Role of Temperature on Threshold Gradient and Permeability of non-Darcian Flow in Sand and Clay Mixtures

Abstract

The swelling of clay results in the non-linearity at the lower pressure range of the relationship between water flow velocity and the pressure gradient. A threshold gradient exists for triggering the flow in the low-permeability porous media which is of vital importance in unconventional hydrocarbon recovery and radioactive waste disposal. In this study, experiments of 0.1M ionic strength NaCl solution flowing through mixtures of 10% clay and 90% sand columns are performed to measure the permeability and threshold gradients at temperatures ranging from 20℃ to 90℃. The non-linear parts of the flow velocity and hydraulic gradient curves are also measured and plotted to exhibit the process. The experiments are based on a customized core flooding system designed for high-precision measurement of hydraulic gradient and permeability of swelling bentonite.
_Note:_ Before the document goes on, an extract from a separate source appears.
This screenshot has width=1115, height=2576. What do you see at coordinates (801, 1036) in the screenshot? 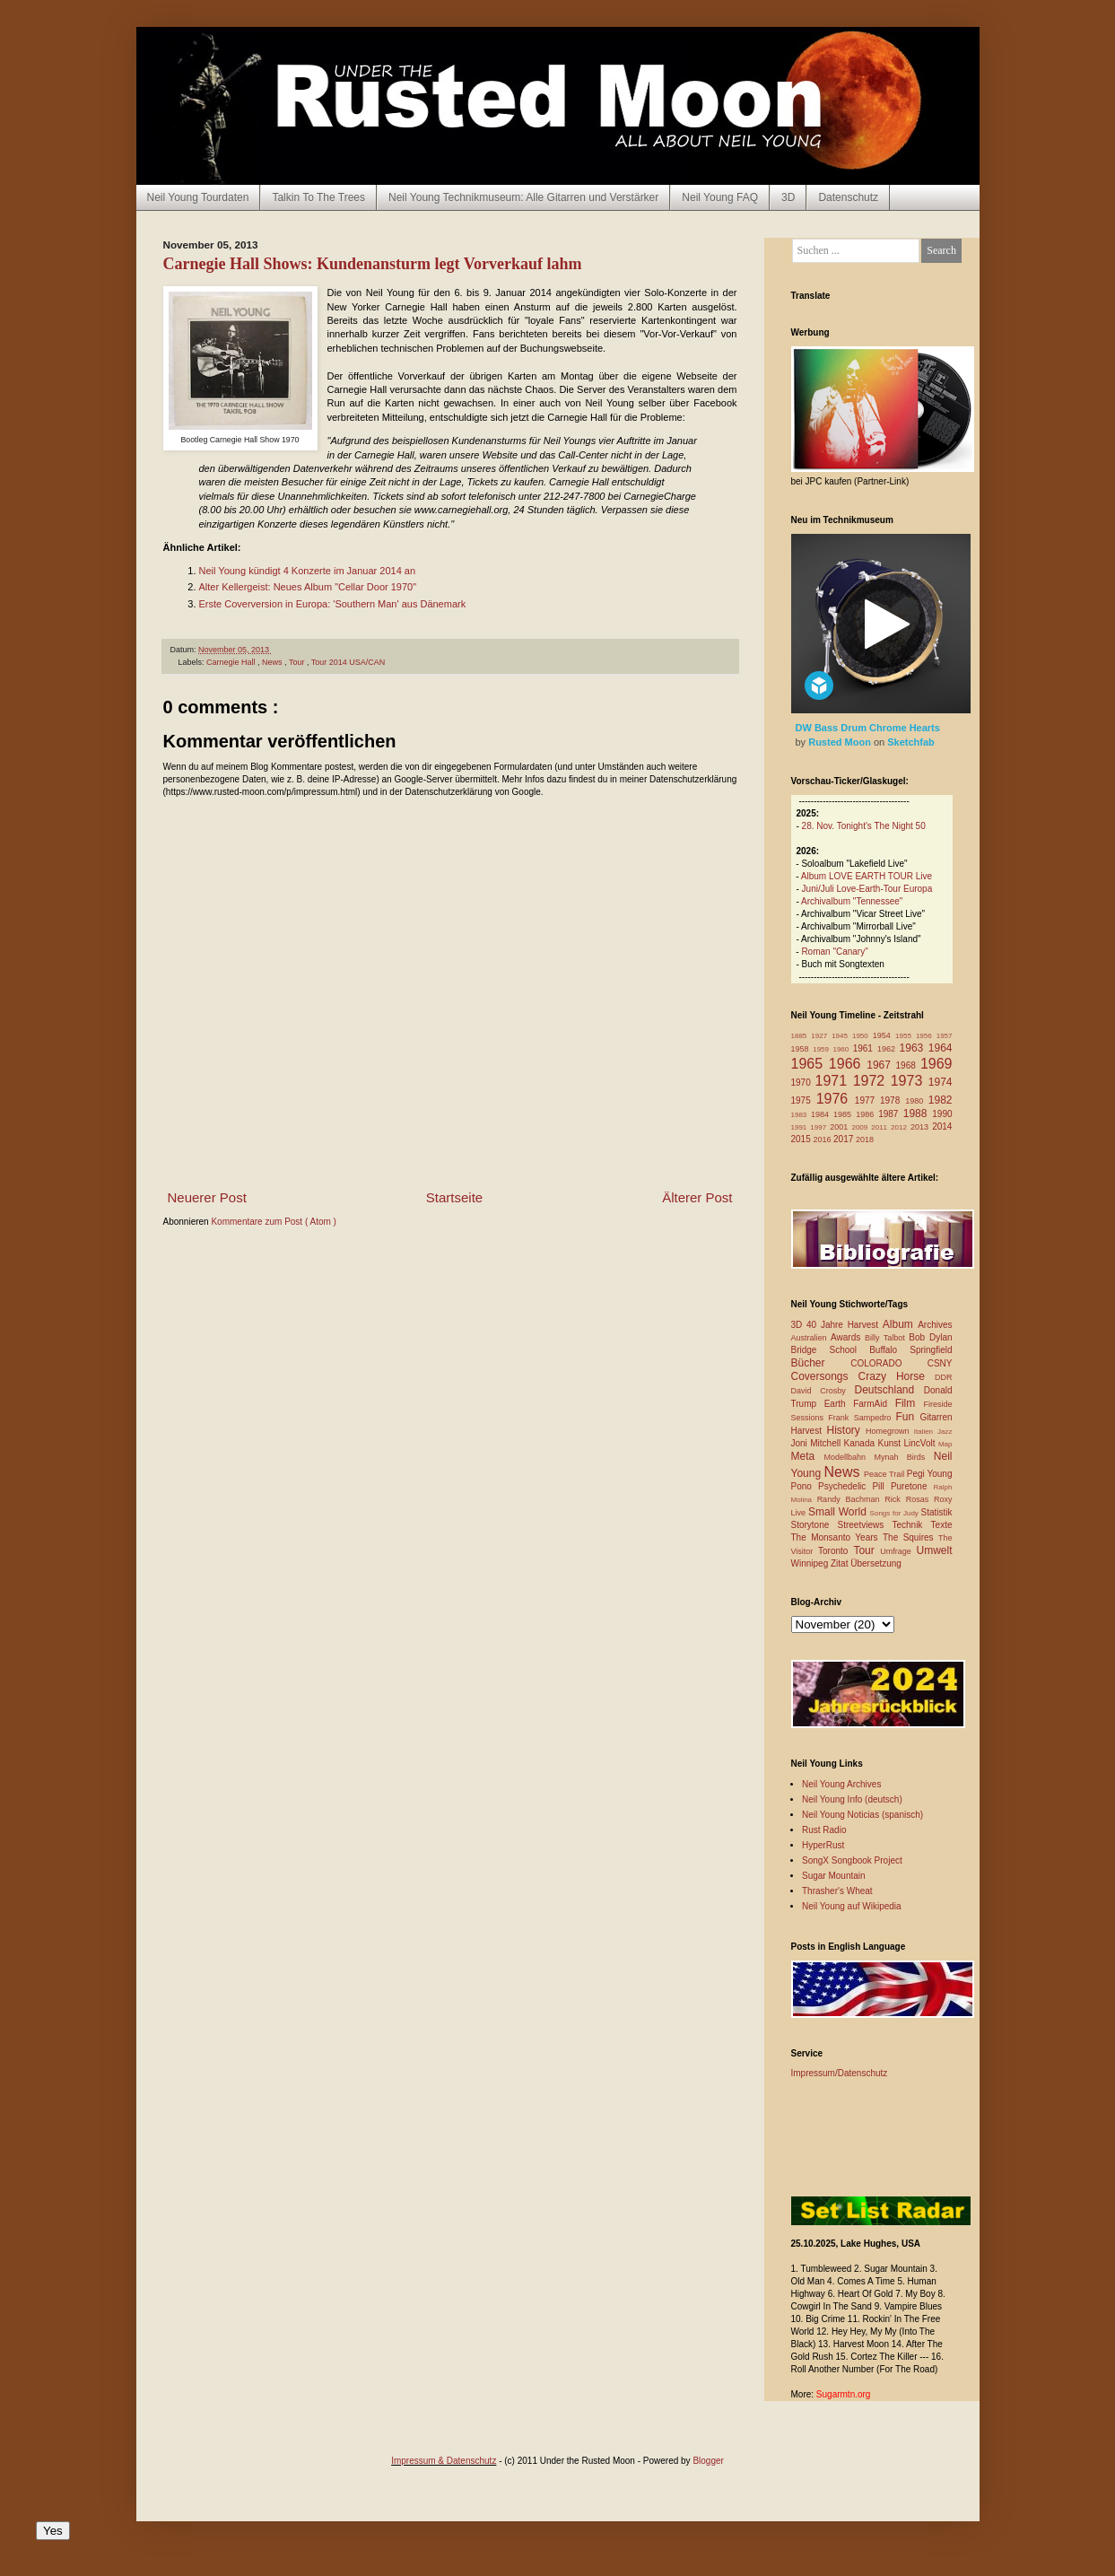
I see `1885` at bounding box center [801, 1036].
The liquid permeability and the threshold gradient are measured in a steady-state flowing condition by a high-precision differential pressure transducer connected to the ends of the column, as well as a high-precision flow meter. Experimental results show that the relationship between permeability and threshold gradient is a power-law correlation, as proposed by Birkholzer and Liu [1]. The results also indicate that higher temperatures lead to lower threshold gradients, as predicted by the continuum-scale two-parameter model for non-Darcian flow in low permeability porous media proposed by Chen [2]. The power-law relationship of permeability and threshold gradient at higher temperatures have smaller constants which reveal a left lower movement of the curves with higher temperatures, as indicated by the Chen model. This study takes advantage of a customized core flooding experimental system to investigate the role of temperature on the threshold gradient of non-Darcian flow in low permeability porous media

Publication
Interpore Conference 2020